INODE #2 (root directory):
  Type: Directory
  Size: 4096 bytes
  Permissions: drwxr-xr-x
  Links: 23
  Direct blocks: [258, 0, 0, ...]

DIRECTORY at block 258:
  [2]  .
  [2]  ..
  [11] lost+found
  [12] home
  [13] etc

Learning Objectives

By completing this project, you will:

Parse binary data structures from raw disk images using C structs
Understand ext2/ext4 on-disk layout including superblock, block groups, and inodes
Navigate inode tables and decode file metadata (permissions, timestamps, block pointers)
Traverse directory entries and understand path resolution
Work with indirect block pointers for large file support
Debug binary parsing issues using hex editors and careful offset calculations

The Core Question You’re Answering

“How does a filesystem actually store my files on disk? What does ‘ext2’ really mean?”
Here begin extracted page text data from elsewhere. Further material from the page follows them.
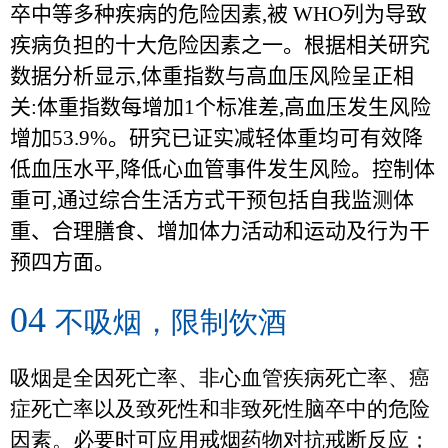
卒中等多种疾病的危险因素
,
被
WHO
列为导致
疾病负担的十大危险因素之一。根据相关研究
数据分析显示
,
体重指数与高血压风险呈正相
关
:
体重指数每增加
1
个标准差
,
高血压发生风险
增加
53.9%
。研究已证实减轻体重均可有效降
低血压水平
,
降低心血管事件发生风险。控制体
重可
,
通过综合生活方式干预包括自我监测体
重、合理膳食、增加体力活动和运动及行为干
预四方面。
04
不吸烟，限制饮酒
吸烟是全因死亡率、非心血管疾病死亡率、癌
症死亡率以及致死性和非致死性脑卒中的危险
因素。必要时可应用戒烟药物对抗戒断反应；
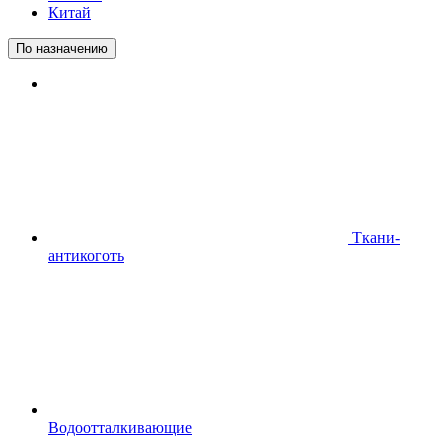
Китай
По назначению
Ткани-
антикоготь
Водоотталкивающие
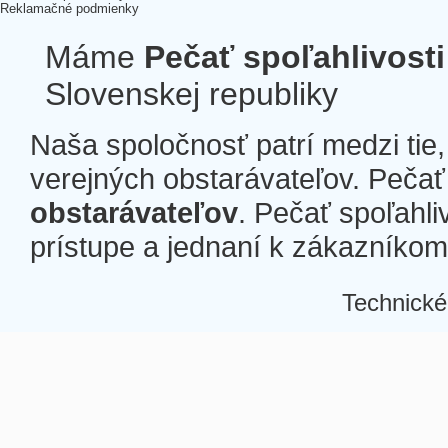
Reklamačné podmienky
Máme
Pečať spoľahlivosti
Slovenskej republiky
Naša spoločnosť patrí medzi tie
verejných obstarávateľov. Pečať 
obstarávateľov
. Pečať spoľahli
prístupe a jednaní k zákazníkom a
Technické
Â
Â
Â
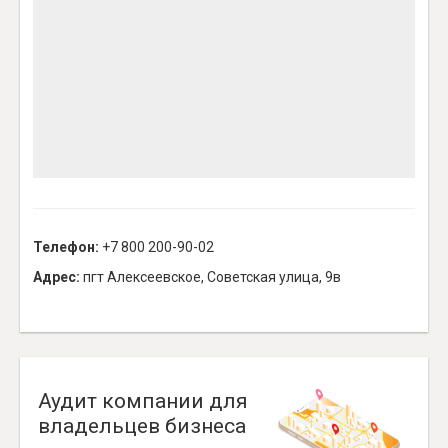
Телефон:
+7 800 200-90-02
Адрес:
пгт Алексеевское, Советская улица, 9в
Аудит компании для
владельцев бизнеса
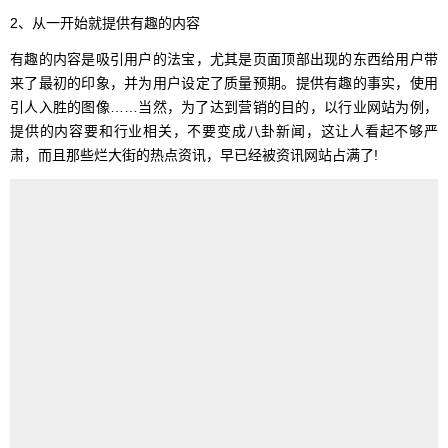
2、从一开始就提供有趣的内容
有趣的内容是吸引用户的法宝，尤其是页面顶部出现的东西给用户带
来了最初的印象，并为用户设定了质量预期。提供有趣的事实，使用
引人入胜的图像……当然，为了达到营销的目的，以行业网站为例，
提供的内容要和行业相关，不要变成八卦新闻，这让人看起不够严
肃，而且那些烂大街的热点资讯，早已经被资讯网站占满了!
When you create a file named “hello.txt” and write “Hello World” to it, where do those bytes actually go? How does the OS know which disk sectors contain your file versus someone else’s?

Most developers treat filesystems as black boxes. This project rips away the abstraction. You’ll read raw disk bytes and decode the exact structures that ext2 uses. When you finish, you’ll see filesystems not as magic, but as elegant data structures mapped onto persistent storage.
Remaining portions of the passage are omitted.